Wednesday, December 31, 2008

Emotions Evoked by the Sound of Music: Studies 1 and 2

Zentner, M., Didier, G., & Scherer K.R. (2008). Emotions Evoked by the Sound of Music: Characterization, Classification, and Measurement. Emotion, 8, 494-521.

By: Andrea Botticelli

Empirical research has shown that music can be an effective means of mood induction. It is influential in mood manipulation to alter consumer behavior and it can also be used as a tool for treatment of emotional disorders. A pervasive element, affective reactions to music have been observed in infants as young as four months old. Moreover, brain regions activated by emotional music are similar to those activated by strong rewards such as sex, food, and drugs of abuse (494).

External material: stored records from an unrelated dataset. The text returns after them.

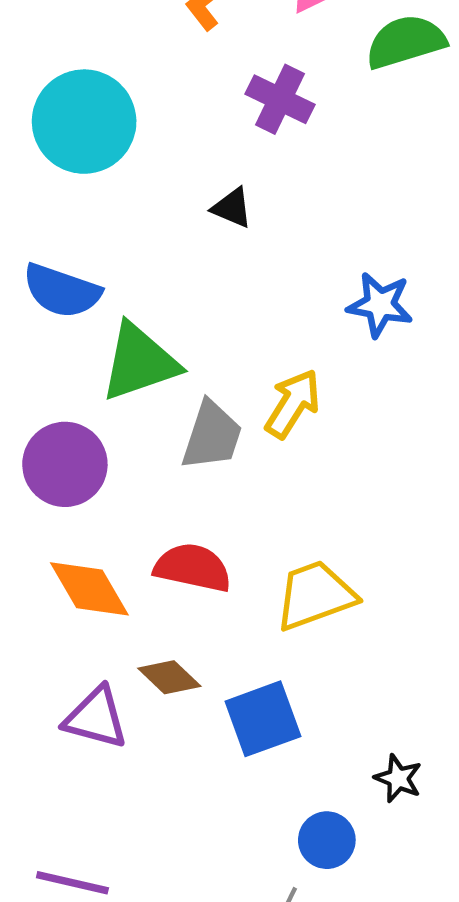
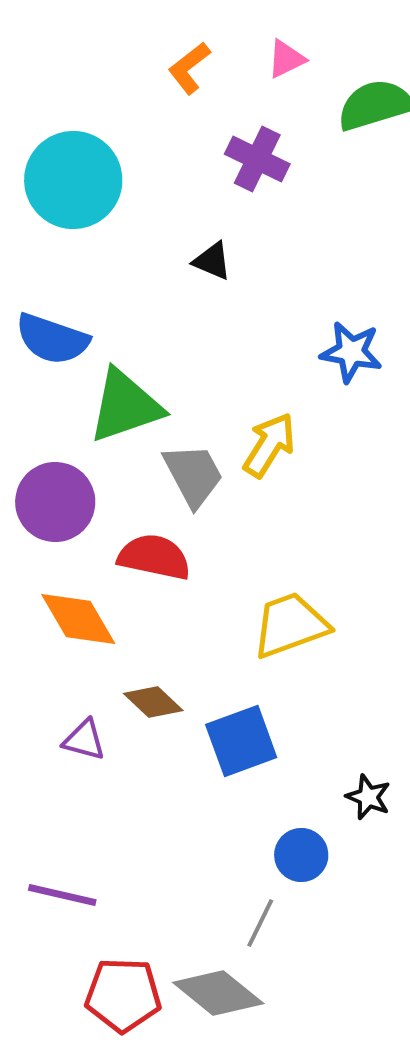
gray trapezoid: (212, 436) -> (193, 475), turned -46
red semicircle: (193, 568) -> (154, 557), moved
purple triangle: (96, 718) -> (84, 740), size x0.7

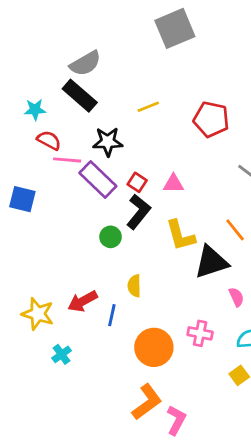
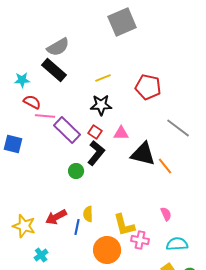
black star: (108, 142) -> (101, 105), moved
yellow L-shape: (180, 235) -> (124, 225), moved
black triangle: (211, 262) -> (143, 154), moved, turned 32
yellow semicircle: (134, 286) -> (88, 214), moved

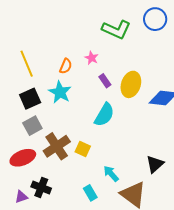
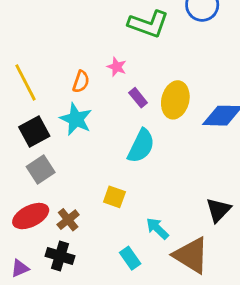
brown cross: (57, 146) -> (68, 220), moved, size x0.6
purple triangle: (21, 197) -> (20, 268), moved

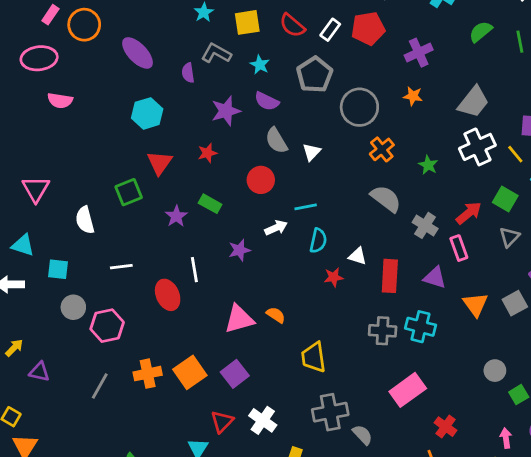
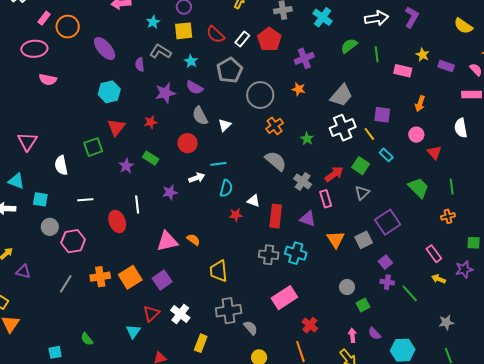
red pentagon: (368, 28) -> (269, 39), turned -30

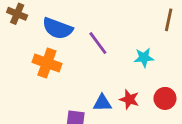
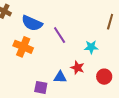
red star: (129, 99) -> (77, 68), moved

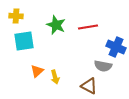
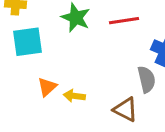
gray semicircle: (103, 66) -> (147, 79), turned -114
yellow arrow: (55, 77) -> (74, 96), turned 112

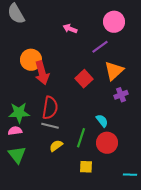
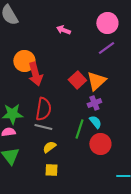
purple line: (100, 47) -> (106, 48), moved
orange triangle: (114, 71) -> (96, 81), moved
purple cross: (121, 95) -> (94, 103), moved
green line: (81, 138) -> (79, 129), moved
yellow square: (86, 167) -> (51, 170), moved

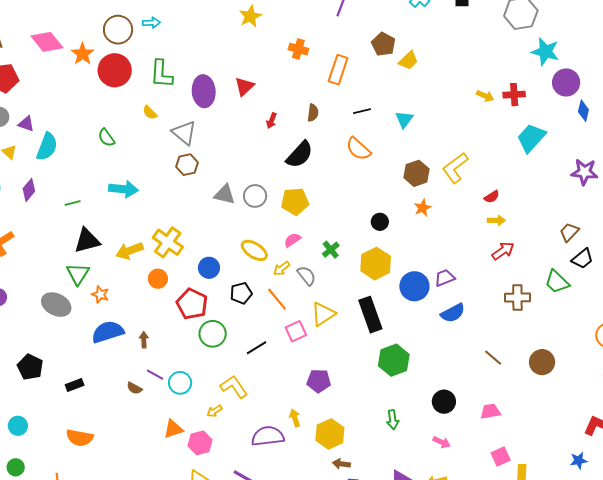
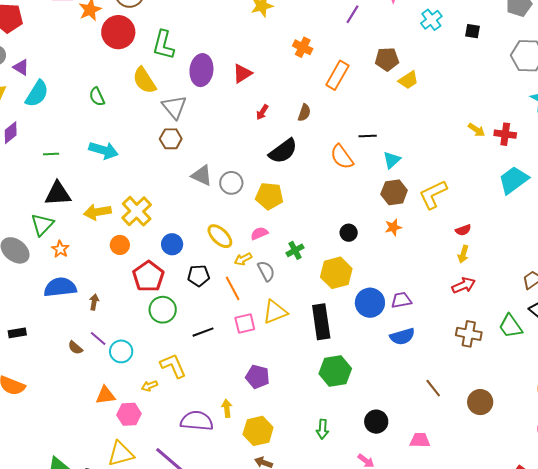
brown pentagon: (383, 44) -> (387, 59), turned 30
black line: (362, 111) -> (368, 136), moved
yellow semicircle: (150, 113) -> (144, 80), size x1.8
cyan triangle: (404, 119) -> (392, 160), moved
yellow arrow: (496, 220) -> (463, 254), turned 96

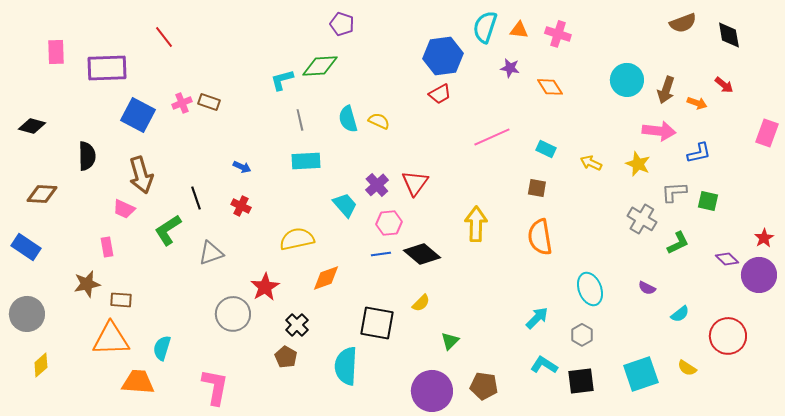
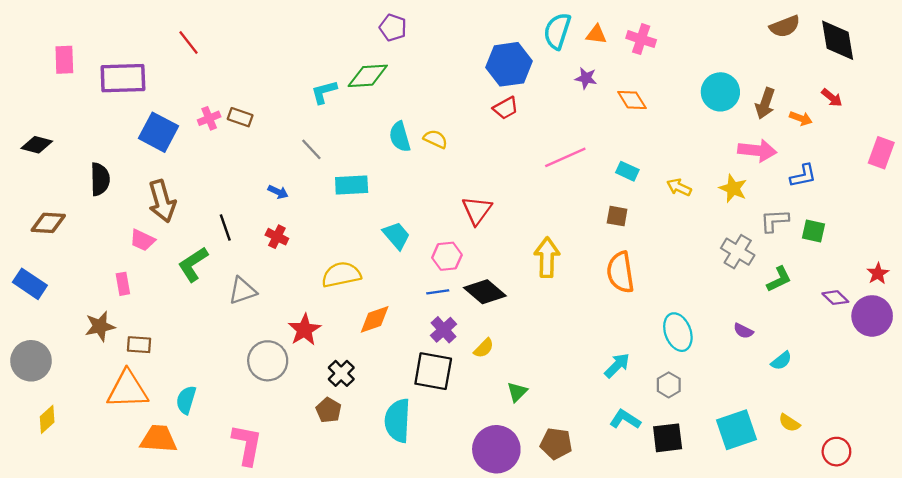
black diamond: (729, 35) -> (838, 40), size x1.4
gray line: (300, 120) -> (311, 149), moved, turned -30
purple cross: (377, 185) -> (444, 330), moved
red circle: (728, 336) -> (836, 452), moved, size x0.7

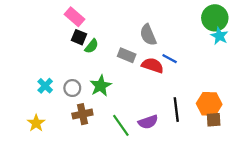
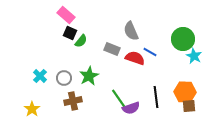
green circle: (215, 18) -> (183, 39), moved
cyan star: (219, 36) -> (194, 56), moved
green line: (121, 125) -> (119, 99), moved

At present, there is no empirically derived taxonomy of musically induced emotion. This line of research strives to answer these questions: Which emotive states are most (and least) frequently induced by music? Are these “states” specific emotions? If so, how can we adequately classify and measure them? Also, how do these “music emotions” relate to extramusical emotional experience? Do music-induced emotions differ sufficiently from everyday emotions to warrant a domain-specific classification? (495).

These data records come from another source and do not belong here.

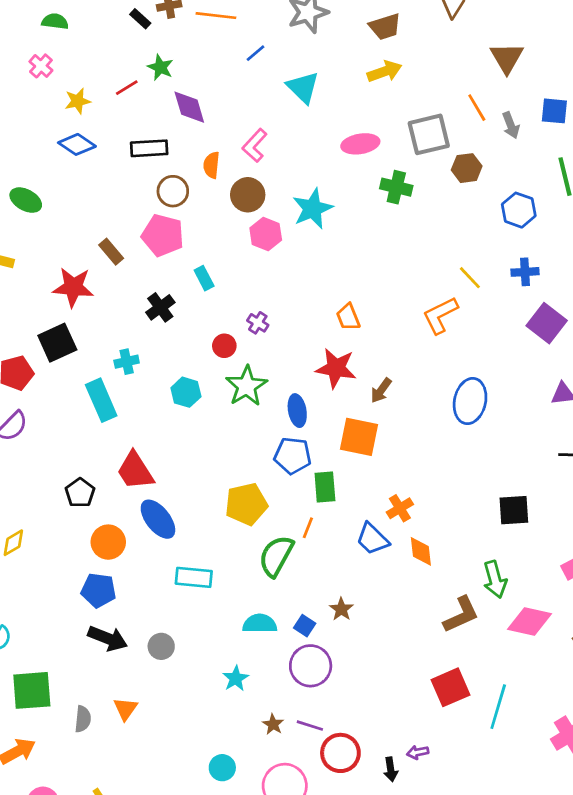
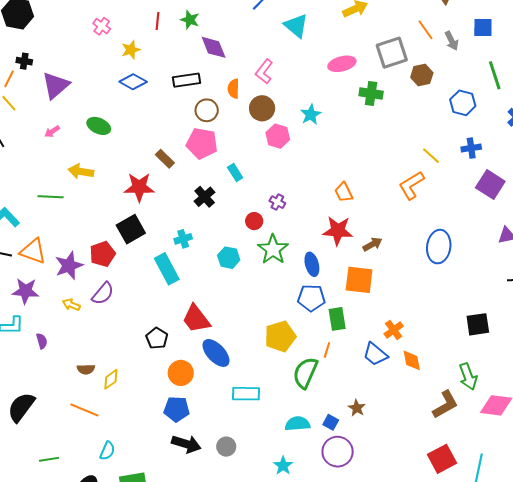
red line: (127, 88) -> (158, 21), moved, turned -48
cyan star: (313, 209) -> (311, 115), size x0.7
brown arrow: (381, 390) -> (372, 244), turned -150

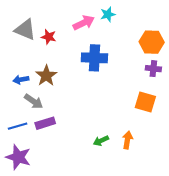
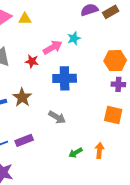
red star: (49, 37) -> (32, 61), moved
gray arrow: (34, 101) -> (57, 117), moved

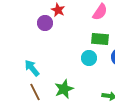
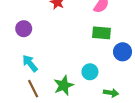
purple circle: (45, 23) -> (24, 29), moved
cyan circle: (89, 58) -> (90, 72), moved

The goal of the first study was to create a comprehensive list of suitable words to describe felt emotion. Researchers compiled a list of 515 terms of felt affect in French. They subsequently narrowed the list by using words that the majority of participants selected, eliminating unpopular words as well as repetitive, synonymous words. They reduced the list to 146 affect terms (497).

The second study examines which of these terms would be relevant in relation to music. As a basis, the researchers used 3 rating conditions, namely emotions perceived in the music, emotions induced by music, and emotions experienced in day-to-day contexts. Participants rated how often they felt a particular emotion versus how often they perceived it in music of their personal musical preferences. They also rated how often they felt these emotions in their everyday life (498).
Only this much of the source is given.